Innocent people suffering from blockade: British delegation
30 Sep 2017 - 0:26
By Irfan Bukhari / The Peninsula
Expressing serious concerns over human rights implications of ongoing blockade of Qatar, British parliamentarians have demanded that the siege must be lifted unconditionally and political differences should be resolved only through negotiations.
A four-member cross party delegation from both Houses of the British parliament is in Doha to assess the impact of siege particularly in relation to human rights.
Talking to The Peninsula, Lord Nazir Ahmed and Grahame Morris MP said that the innocent people of the region who used to live as a single Arab family were suffering from the blockade imposed on Qatar by neighbouring countries.
Lord Qurban Hussain also demanded that the lifting of blockade would pave the way for amicable resolution of the crisis through dialogue and mediation efforts of Kuwait.
“The purpose of cross-party delegation, one from the House of Commons and three from the House of Lords, is to see the impact of blockade on people of Qatar, its economy, education, health etc.”

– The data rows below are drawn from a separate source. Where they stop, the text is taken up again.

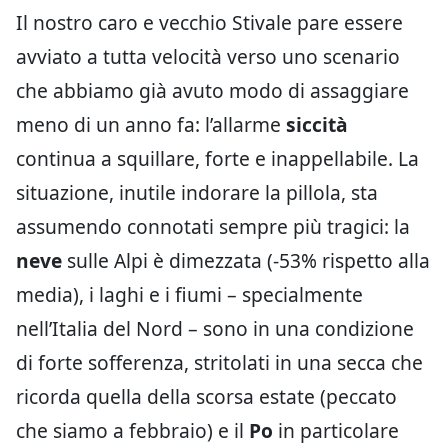
Il nostro caro e vecchio Stivale pare essere
avviato a tutta velocità verso uno scenario
che abbiamo già avuto modo di assaggiare
meno di un anno fa: l’allarme
siccità
continua a squillare, forte e inappellabile. La
situazione, inutile indorare la pillola, sta
assumendo connotati sempre più tragici: la
neve
sulle Alpi è dimezzata (-53% rispetto alla
media), i laghi e i fiumi – specialmente
nell’Italia del Nord – sono in una condizione
di forte sofferenza, stritolati in una secca che
ricorda quella della scorsa estate (peccato
che siamo a febbraio) e il
Po
in particolare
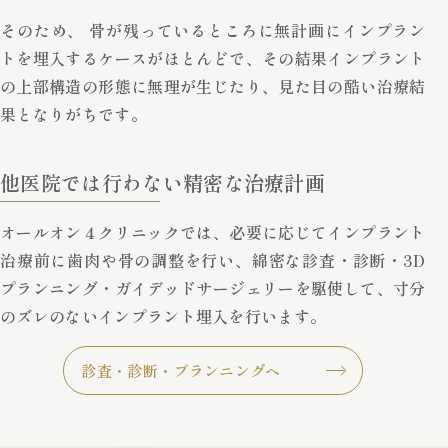
そのため、 骨が残っているところに無計画にインプラン
トを埋入するケースがほとんどで、その結果インプラント
の上部構造の形態に無理が生じたり、見た目の酷い治療結
果となりがちです。
他医院では行わない精密な治療計画
オールオン４クリニックでは、必要に応じてインプラント
治療前に歯肉や骨の調整を行い、綿密な診査・診断・3D
プランニング・ガイデッドサージェリーを駆使して、寸分
のズレのないインプラント埋入を行います。
診査・診断・プランニングへ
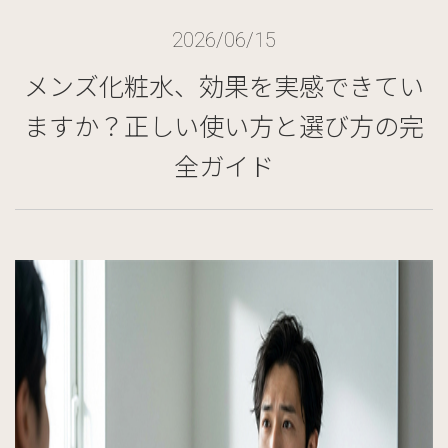
2026/06/15
メンズ化粧水、効果を実感できてい
ますか？正しい使い方と選び方の完
全ガイド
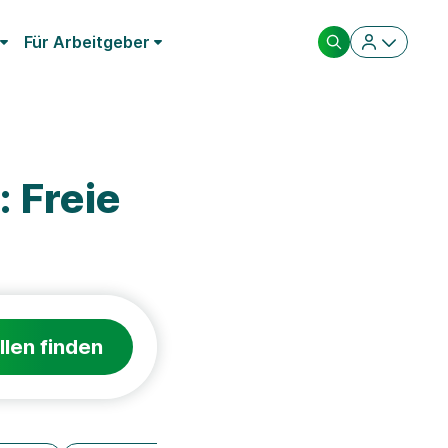
Für Arbeitgeber
 Freie
llen finden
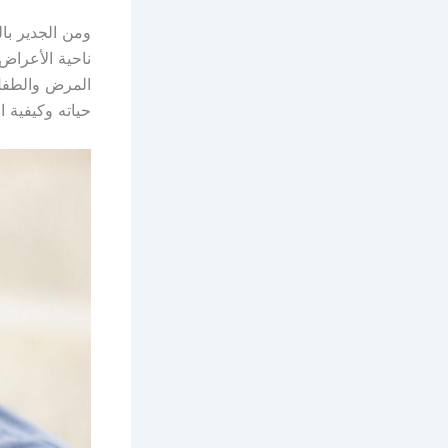
ومن الجدير با
ناحية الأعراض
المرض والطفل 
حياته وكيفية 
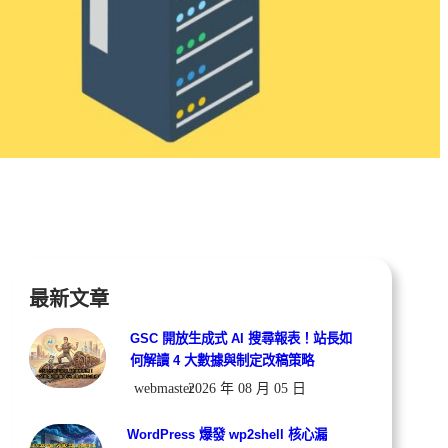
最新文章
GSC 開放生成式 AI 搜尋報表！站長如
何解讀 4 大數據與制定改稿策略
webmaster
2026 年 08 月 05 日
WordPress 爆發 wp2shell 核心漏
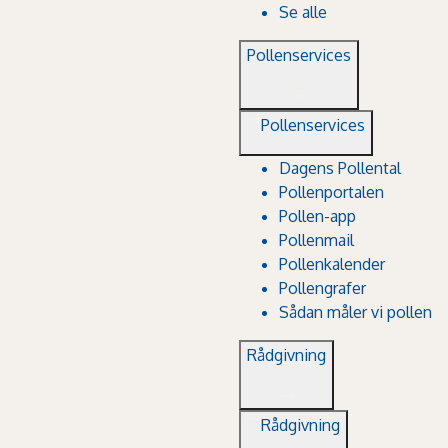
Se alle
Pollenservices
Pollenservices
Dagens Pollental
Pollenportalen
Pollen-app
Pollenmail
Pollenkalender
Pollengrafer
Sådan måler vi pollen
Rådgivning
Rådgivning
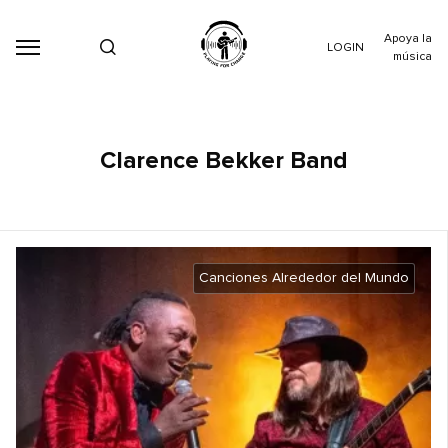
Apoya la
LOGIN
música
Clarence Bekker Band
Canciones Alrededor del Mundo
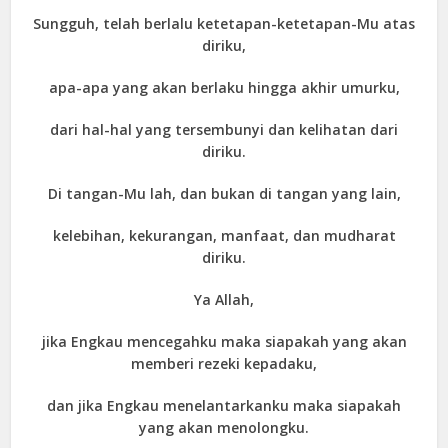
Sungguh, telah berlalu ketetapan-ketetapan-Mu atas
diriku,
apa-apa yang akan berlaku hingga akhir umurku,
dari hal-hal yang tersembunyi dan kelihatan dari
diriku.
Di tangan-Mu lah, dan bukan di tangan yang lain,
kelebihan, kekurangan, manfaat, dan mudharat
diriku.
Ya Allah,
jika Engkau mencegahku maka siapakah yang akan
memberi rezeki kepadaku,
dan jika Engkau menelantarkanku maka siapakah
yang akan menolongku.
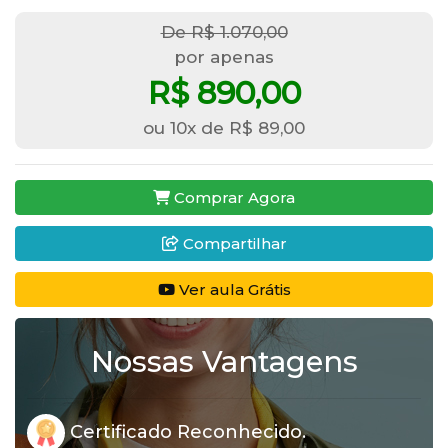
De R$ 1.070,00
por apenas
R$ 890,00
ou 10x de R$ 89,00
Comprar Agora
Compartilhar
Ver aula Grátis
Nossas Vantagens
Certificado Reconhecido.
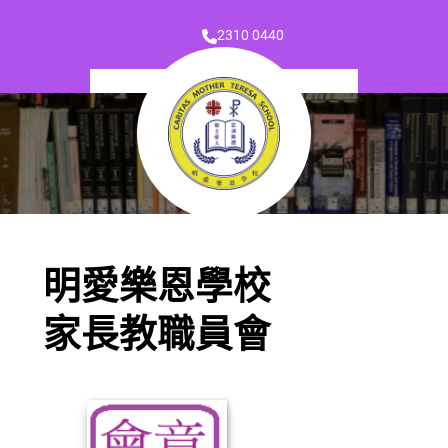
2310 0440
明愛樂恩學校
家長教職員會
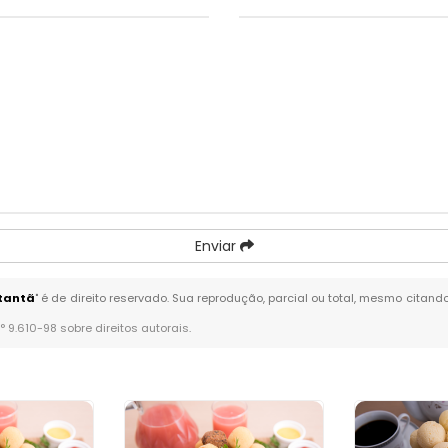
Enviar
tantã
" é de direito reservado. Sua reprodução, parcial ou total, mesmo citand
n° 9.610-98 sobre direitos autorais
.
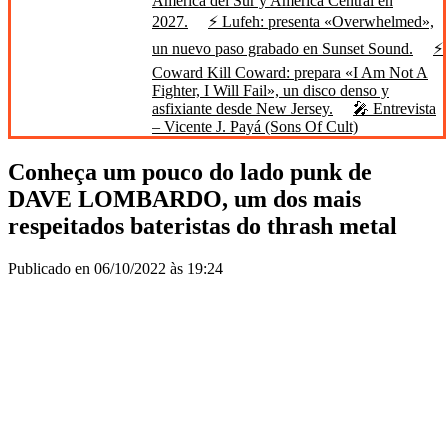
América del Sur y América Central en
2027.
⚡ Lufeh: presenta «Overwhelmed»,
un nuevo paso grabado en Sunset Sound.
⚡
Coward Kill Coward: prepara «I Am Not A
Fighter, I Will Fail», un disco denso y
asfixiante desde New Jersey.
🎤 Entrevista
– Vicente J. Payá (Sons Of Cult)
Conheça um pouco do lado punk de
DAVE LOMBARDO, um dos mais
respeitados bateristas do thrash metal
Publicado en 06/10/2022 às 19:24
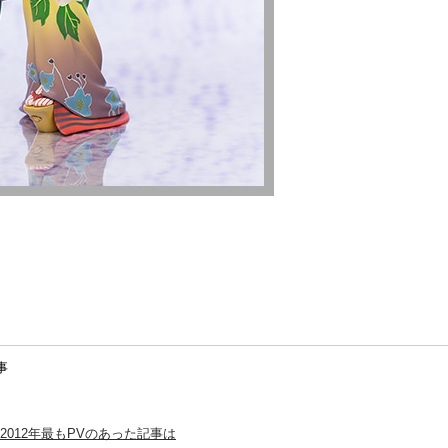
事
 2012年最もPVのあった記事は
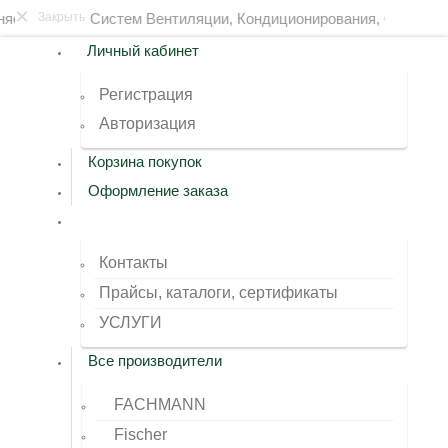
×
онтaж Сиcтeм Вентиляции, Кондиционирoвания, Отопления, Во
Закрыть
Личный кабинет
Регистрация
Авторизация
Корзина покупок
Оформление заказа
Контакты
Прайсы, каталоги, сертификаты
УСЛУГИ
Все производители
FACHMANN
Fischer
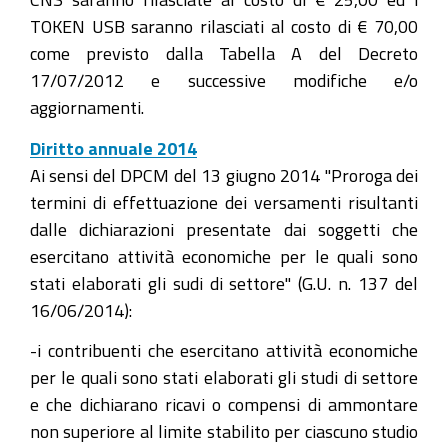
TOKEN USB saranno rilasciati al costo di € 70,00
come previsto dalla Tabella A del Decreto
17/07/2012 e successive modifiche e/o
aggiornamenti.
Diritto annuale 2014
Ai sensi del DPCM del 13 giugno 2014 "Proroga dei
termini di effettuazione dei versamenti risultanti
dalle dichiarazioni presentate dai soggetti che
esercitano attività economiche per le quali sono
stati elaborati gli sudi di settore" (G.U. n. 137 del
16/06/2014):
-i contribuenti che esercitano attività economiche
per le quali sono stati elaborati gli studi di settore
e che dichiarano ricavi o compensi di ammontare
non superiore al limite stabilito per ciascuno studio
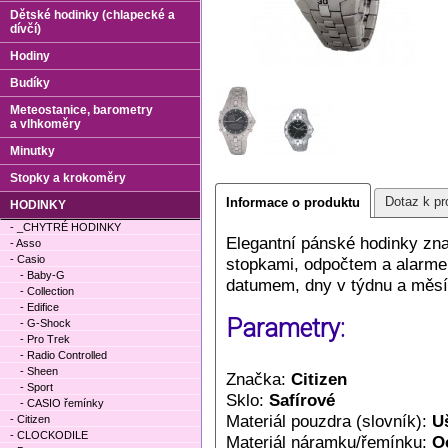
Dětské hodinky (chlapecké a
dívčí)
Hodiny
Budíky
Meteostanice, barometry
a vlhkoměry
Minutky
Stopky a krokoměry
Dotaz k pr
Informace o produktu
HODINKY
- _CHYTRÉ HODINKY
Elegantní pánské hodinky zn
- Asso
- Casio
stopkami, odpočtem a alarme
- Baby-G
datumem, dny v týdnu a měsí
- Collection
- Edifice
Parametry:
- G-Shock
- Pro Trek
- Radio Controlled
- Sheen
Značka:
Citizen
- Sport
Sklo:
Safírové
- CASIO řemínky
Materiál pouzdra (slovník):
Uš
- Citizen
- CLOCKODILE
Materiál náramku/řemínku:
O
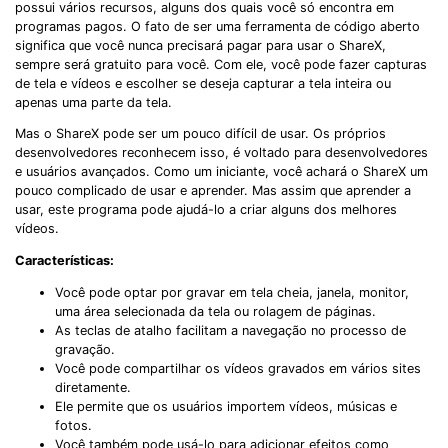
possui vários recursos, alguns dos quais você só encontra em
programas pagos. O fato de ser uma ferramenta de código aberto
significa que você nunca precisará pagar para usar o ShareX,
sempre será gratuito para você. Com ele, você pode fazer capturas
de tela e vídeos e escolher se deseja capturar a tela inteira ou
apenas uma parte da tela.
Mas o ShareX pode ser um pouco difícil de usar. Os próprios
desenvolvedores reconhecem isso, é voltado para desenvolvedores
e usuários avançados. Como um iniciante, você achará o ShareX um
pouco complicado de usar e aprender. Mas assim que aprender a
usar, este programa pode ajudá-lo a criar alguns dos melhores
vídeos.
Características:
Você pode optar por gravar em tela cheia, janela, monitor,
uma área selecionada da tela ou rolagem de páginas.
As teclas de atalho facilitam a navegação no processo de
gravação.
Você pode compartilhar os vídeos gravados em vários sites
diretamente.
Ele permite que os usuários importem vídeos, músicas e
fotos.
Você também pode usá-lo para adicionar efeitos como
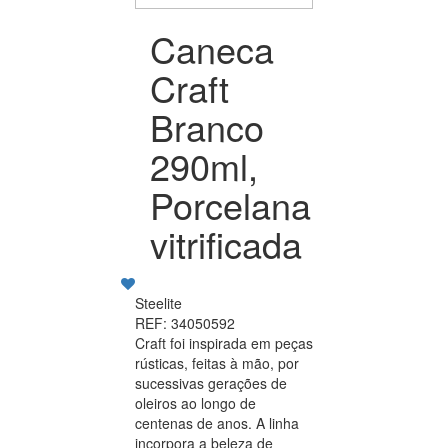
Caneca
Craft
Branco
290ml,
Porcelana
vitrificada
Steelite
REF: 34050592
Craft foi inspirada em peças
rústicas, feitas à mão, por
sucessivas gerações de
oleiros ao longo de
centenas de anos. A linha
incorpora a beleza de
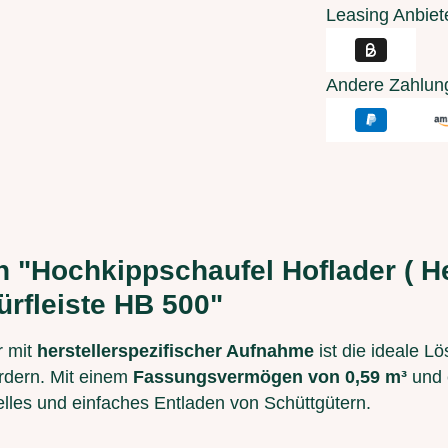
Leasing Anbiet
Andere Zahlun
 "Hochkippschaufel Hoflader ( He
ürfleiste HB 500"
r mit
herstellerspezifischer Aufnahme
ist die ideale Lö
ordern. Mit einem
Fassungsvermögen von 0,59 m³
und 
elles und einfaches Entladen von Schüttgütern.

He said that the delegation had also met siege-affected families who were facing serious social problems. “They (GCC people) are the people with same culture, religion and tribes. They are intertwined by mixed-marriages therefore this separation is creating great sufferings for them,” he noted.
Lord Nazir Ahmed
Lord Nazir Ahmed said that quick conciliation was the need of the hour for which Kuwait mediation could play a great role. “Britain is encouraging and supporting Kuwaiti mediation,” he said adding that Arab countries could play pivotal role to resolve the impasse.
He said that he was in favour of “unconditional lifting of blockade” imposed against Qatar. He said that by presenting ‘ridiculous’ 13-demands, Saudi-led bloc had stuck itself in a no-backtrack situation which was unfortunate.
To a question about blockading countries’ ‘Qatar supports terrorism’ allegations, Lord Nazir’s reply was “complete nonsense”.
“Qatar did a wonderful work in resolving Darfur crisis. I myself was involved in it.”
Lord Nazir said that the delegation would share its findings with various government offices as well as with media on its return to UK.
Grahame Morris MP told The Peninsula that human rights implications of Qatar blockade were very serious. “We are here to investigate the consequences of the siege particularly its implications for human rights.”
He said that the delegation had also heard testimonies from the people affected by the blockade. “We met various individuals whose religious, educational rights were violated. Also, many people cannot make property transactions or continue medical treatments due to ongoing blockade.”
Morris said that the delegation was collecting evidence from individuals and organisations affected by the blockade.
“On my first visit to Qatar, I have learnt that it is a wonderful country and its value should be protected,” he said, adding that Saudi-led bloc had failed providing any justification to Kuwait for the embargo they imposed on Qatar. “We have not seen any such evidence yet.”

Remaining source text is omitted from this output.